Exercise description: Without including any pictures, copy every line below exactly.
*** Opening of Source information ***
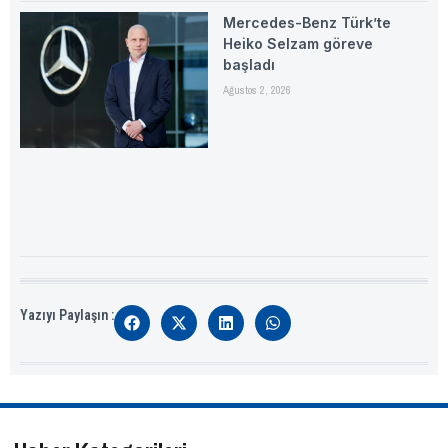
Mercedes-Benz Türk’te
Heiko Selzam göreve
başladı
Ağustos 2, 2026
Yazıyı Paylaşın :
*** Close of Source information ***
Answer for this exercise:
Mercedes-Benz Türk’te
Heiko Selzam göreve
başladı
Ağustos 2, 2026
Yazıyı Paylaşın :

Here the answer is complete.